No single core component in an electric vehicle costs more—or probably matters more for the acceptance of EVs—than the battery pack.
Many would argue that one of the best decisions Tesla ever made was going with the Panasonic 18650 cells in the Model S (and later, Model X). Thanks in part to good power management and thermal planning, they’ve proven reliable and relatively resistant to degradation.
Now Volkswagen is locking in a battery design that could power millions of vehicles, including the much-anticipated I.D. Buzz electric van. Fundamentally the approach is different than Tesla’s, with a format- and brand-agnostic design that’s positioned to give the automaker options to make sure it has a reliable, competitive, cost-effective pack for this new generation of electric “people’s cars”—through a time when cells and chemistries are likely to keep significantly improving.
Although many of the pack’s specs haven’t yet been released, Volkswagen allowed us a first look at it last week in Dresden, Germany, at a preview event outlining some of the basics for VW’s modular electric platform (MEB).
Volkswagen officials confirmed that the new pack, which its Braunschweig, Germany, facility can produce at volumes up to 500,000 battery packs per year, will be offered in three battery capacities.
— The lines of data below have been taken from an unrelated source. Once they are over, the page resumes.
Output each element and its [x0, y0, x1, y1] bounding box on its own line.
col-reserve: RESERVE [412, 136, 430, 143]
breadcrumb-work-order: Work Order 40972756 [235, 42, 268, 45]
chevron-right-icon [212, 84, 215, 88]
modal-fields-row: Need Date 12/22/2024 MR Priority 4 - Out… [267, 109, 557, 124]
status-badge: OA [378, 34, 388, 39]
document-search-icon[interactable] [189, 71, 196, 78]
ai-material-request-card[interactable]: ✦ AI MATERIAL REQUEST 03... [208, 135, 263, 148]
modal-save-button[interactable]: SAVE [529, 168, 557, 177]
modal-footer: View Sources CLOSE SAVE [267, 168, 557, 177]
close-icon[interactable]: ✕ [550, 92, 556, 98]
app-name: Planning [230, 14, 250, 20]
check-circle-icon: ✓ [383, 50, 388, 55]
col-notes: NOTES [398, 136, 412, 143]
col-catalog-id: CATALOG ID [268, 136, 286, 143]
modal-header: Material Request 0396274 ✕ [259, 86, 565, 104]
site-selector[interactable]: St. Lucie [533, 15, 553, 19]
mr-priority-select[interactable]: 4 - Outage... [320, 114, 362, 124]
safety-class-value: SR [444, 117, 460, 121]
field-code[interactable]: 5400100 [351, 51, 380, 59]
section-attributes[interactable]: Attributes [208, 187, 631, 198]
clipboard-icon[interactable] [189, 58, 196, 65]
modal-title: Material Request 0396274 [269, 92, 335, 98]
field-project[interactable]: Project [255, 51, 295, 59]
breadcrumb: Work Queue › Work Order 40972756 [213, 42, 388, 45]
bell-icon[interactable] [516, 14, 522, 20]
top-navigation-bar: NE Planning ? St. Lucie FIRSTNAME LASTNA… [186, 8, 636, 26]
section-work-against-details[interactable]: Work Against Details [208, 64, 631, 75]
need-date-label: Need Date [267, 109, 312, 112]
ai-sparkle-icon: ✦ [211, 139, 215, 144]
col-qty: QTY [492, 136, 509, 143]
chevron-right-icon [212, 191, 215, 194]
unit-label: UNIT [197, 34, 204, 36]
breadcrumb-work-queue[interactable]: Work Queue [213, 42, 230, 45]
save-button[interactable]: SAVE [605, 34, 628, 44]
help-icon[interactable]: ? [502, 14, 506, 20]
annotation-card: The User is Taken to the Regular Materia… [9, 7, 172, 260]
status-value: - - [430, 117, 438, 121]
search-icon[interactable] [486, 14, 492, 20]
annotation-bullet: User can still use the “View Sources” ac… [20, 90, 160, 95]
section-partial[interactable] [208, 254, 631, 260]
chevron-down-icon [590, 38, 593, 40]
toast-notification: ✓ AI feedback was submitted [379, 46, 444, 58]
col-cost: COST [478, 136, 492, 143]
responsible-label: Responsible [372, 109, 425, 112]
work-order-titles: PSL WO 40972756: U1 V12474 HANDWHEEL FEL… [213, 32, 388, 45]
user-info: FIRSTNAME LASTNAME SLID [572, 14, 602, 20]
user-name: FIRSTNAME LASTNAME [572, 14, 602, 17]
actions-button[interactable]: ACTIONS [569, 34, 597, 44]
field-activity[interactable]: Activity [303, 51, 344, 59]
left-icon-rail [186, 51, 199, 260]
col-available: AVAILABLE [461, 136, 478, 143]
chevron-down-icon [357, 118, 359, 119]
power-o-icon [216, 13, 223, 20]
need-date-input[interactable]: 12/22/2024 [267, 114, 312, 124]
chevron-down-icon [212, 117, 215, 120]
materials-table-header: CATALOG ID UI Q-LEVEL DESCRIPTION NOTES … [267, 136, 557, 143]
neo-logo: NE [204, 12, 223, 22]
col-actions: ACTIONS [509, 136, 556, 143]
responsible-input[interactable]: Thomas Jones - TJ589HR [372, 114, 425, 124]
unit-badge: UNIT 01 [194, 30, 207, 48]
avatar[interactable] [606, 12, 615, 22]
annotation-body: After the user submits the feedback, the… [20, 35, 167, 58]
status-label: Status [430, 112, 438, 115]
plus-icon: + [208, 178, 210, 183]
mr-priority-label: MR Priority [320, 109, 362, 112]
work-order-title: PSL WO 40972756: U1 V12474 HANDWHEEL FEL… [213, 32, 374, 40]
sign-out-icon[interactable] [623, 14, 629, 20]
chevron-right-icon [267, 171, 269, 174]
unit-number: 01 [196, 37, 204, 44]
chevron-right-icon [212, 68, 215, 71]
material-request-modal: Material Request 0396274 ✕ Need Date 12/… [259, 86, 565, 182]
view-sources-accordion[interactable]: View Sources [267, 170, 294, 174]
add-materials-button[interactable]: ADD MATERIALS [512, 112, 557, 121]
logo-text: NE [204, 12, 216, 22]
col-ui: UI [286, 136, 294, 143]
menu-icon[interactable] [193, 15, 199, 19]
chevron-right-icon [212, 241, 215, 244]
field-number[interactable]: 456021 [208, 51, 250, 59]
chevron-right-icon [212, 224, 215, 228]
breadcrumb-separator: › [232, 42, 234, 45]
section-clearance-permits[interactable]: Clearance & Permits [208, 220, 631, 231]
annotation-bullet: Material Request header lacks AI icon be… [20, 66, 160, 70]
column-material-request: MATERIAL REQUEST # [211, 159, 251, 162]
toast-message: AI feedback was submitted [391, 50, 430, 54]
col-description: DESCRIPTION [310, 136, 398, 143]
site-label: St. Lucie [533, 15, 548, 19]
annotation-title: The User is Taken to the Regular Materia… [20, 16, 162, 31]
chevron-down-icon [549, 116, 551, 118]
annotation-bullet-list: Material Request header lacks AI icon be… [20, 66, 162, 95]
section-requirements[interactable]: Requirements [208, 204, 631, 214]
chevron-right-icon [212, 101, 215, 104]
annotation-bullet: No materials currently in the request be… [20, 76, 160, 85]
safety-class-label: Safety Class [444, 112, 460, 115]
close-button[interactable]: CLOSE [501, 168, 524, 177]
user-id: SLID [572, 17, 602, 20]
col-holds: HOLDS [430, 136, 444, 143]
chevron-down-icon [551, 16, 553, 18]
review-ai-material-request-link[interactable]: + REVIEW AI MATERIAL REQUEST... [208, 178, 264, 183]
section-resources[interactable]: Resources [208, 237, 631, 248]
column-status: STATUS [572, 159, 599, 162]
For small applications, the batteries likely will come in 48- or 62-kwh versions, while a larger, extended-length version of the pack could have up to 82 kwh.
One key distinction will be that, at least in the early stages, only the top-capacity battery will offer 125-kw DC fast charging. The other versions will charge at 100 kw.
Another interesting detail: The base (48-kwh) pack for MEB weighs less than the e-Golf’s 35.6-kwh pack today.
VW Battery Packs
Ready to keep up with rapid progress
Volkswagen credited its anticipated rapid evolution of lithium-ion cells for its impressive energy-to-weight numbers in its new packs. Volkswagen estimates that cell energy density—both by volume and weight—will increase nearly a quarter from 2018 to 2025. The potential of solid-state cells, around 2030 or a bit later, could boost energy density (by volume) by another 25 percent, to 1 kwh per liter from a current level of about 0.650 kwh per liter.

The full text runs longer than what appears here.